Copy out exactly every line from the line containing "Output each element" until the records below end, inclusive of both boundary lines.
Start of Block
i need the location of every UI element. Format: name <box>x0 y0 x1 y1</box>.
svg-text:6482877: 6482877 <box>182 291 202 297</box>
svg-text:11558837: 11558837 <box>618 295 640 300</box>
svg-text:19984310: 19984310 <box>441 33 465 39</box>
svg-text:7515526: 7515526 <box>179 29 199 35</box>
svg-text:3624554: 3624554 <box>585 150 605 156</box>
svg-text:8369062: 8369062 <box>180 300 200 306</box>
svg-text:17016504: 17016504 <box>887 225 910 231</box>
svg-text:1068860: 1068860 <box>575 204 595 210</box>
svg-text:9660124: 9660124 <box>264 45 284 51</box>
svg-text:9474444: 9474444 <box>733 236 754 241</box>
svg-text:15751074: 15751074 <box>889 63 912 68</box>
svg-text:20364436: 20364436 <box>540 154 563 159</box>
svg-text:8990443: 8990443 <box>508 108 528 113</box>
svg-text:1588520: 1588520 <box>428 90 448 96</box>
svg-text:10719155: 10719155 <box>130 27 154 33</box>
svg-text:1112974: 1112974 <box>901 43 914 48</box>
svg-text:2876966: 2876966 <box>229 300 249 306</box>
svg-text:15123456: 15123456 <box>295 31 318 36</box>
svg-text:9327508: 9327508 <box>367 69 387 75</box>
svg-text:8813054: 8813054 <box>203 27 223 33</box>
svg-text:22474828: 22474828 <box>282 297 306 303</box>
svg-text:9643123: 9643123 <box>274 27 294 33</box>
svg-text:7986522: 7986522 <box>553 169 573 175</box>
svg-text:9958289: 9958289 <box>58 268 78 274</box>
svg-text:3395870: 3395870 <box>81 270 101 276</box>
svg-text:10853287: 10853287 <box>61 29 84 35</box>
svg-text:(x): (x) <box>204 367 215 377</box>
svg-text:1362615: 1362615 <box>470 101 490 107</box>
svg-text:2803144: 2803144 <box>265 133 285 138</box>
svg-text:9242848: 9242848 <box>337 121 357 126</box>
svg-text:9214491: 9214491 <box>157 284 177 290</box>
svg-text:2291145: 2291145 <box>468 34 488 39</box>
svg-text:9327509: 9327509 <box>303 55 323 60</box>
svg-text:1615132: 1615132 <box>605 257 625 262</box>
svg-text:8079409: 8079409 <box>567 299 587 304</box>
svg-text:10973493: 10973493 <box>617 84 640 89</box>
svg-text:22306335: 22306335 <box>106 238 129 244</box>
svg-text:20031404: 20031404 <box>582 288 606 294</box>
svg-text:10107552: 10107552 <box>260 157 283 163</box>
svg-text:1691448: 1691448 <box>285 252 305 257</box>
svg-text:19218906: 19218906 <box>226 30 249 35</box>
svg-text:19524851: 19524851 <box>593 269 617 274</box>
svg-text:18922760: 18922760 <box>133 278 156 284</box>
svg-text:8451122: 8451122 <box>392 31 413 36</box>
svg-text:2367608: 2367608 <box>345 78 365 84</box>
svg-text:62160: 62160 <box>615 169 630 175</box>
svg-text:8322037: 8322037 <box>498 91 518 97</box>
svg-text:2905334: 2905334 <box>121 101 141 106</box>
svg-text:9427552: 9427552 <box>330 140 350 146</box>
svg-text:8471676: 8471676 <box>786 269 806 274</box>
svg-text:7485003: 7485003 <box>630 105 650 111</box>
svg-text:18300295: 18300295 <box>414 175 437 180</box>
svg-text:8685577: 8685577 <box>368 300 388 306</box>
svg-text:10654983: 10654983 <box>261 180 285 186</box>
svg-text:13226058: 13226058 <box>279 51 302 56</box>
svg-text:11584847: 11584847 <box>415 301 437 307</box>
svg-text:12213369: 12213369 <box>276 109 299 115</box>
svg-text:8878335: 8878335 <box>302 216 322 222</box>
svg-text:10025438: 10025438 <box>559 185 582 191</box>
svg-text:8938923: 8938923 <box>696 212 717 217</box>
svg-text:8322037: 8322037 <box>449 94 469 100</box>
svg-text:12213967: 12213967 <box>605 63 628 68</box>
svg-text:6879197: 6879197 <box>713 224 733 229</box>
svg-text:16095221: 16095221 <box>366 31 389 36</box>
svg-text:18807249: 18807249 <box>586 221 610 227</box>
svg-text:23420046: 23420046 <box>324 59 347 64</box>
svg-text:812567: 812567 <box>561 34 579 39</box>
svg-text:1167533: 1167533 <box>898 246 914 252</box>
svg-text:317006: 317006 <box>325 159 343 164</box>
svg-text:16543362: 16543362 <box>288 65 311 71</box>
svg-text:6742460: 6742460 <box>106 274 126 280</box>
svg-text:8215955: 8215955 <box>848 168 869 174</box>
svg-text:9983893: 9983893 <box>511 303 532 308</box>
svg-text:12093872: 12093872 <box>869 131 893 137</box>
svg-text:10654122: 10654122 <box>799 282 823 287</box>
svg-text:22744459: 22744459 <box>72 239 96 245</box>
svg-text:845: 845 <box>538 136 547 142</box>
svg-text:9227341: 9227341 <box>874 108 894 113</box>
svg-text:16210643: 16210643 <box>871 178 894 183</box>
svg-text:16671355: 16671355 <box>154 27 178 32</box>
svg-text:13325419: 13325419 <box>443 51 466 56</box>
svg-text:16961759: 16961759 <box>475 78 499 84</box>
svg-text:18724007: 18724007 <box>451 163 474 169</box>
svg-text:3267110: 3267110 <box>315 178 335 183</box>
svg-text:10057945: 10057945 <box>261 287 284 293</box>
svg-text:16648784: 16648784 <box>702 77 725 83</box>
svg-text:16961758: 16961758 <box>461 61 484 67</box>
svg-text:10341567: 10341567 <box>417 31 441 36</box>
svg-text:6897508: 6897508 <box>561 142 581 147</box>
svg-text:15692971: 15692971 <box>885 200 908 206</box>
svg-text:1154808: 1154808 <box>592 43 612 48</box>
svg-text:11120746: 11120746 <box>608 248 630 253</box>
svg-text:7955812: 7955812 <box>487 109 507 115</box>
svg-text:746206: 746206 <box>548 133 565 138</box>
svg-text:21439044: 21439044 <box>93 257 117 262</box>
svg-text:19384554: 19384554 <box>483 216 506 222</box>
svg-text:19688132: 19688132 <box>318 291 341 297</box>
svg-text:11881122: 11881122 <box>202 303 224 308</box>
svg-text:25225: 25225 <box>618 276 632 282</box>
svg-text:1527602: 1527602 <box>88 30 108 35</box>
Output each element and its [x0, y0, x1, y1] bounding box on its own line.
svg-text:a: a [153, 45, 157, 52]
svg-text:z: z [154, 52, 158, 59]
End of Block
• **Your solution**
Output each element and its [x0, y0, x1, y1] bounding box on its own line.
svg-text:a: a [153, 45, 157, 52]
svg-text:z: z [154, 52, 158, 59]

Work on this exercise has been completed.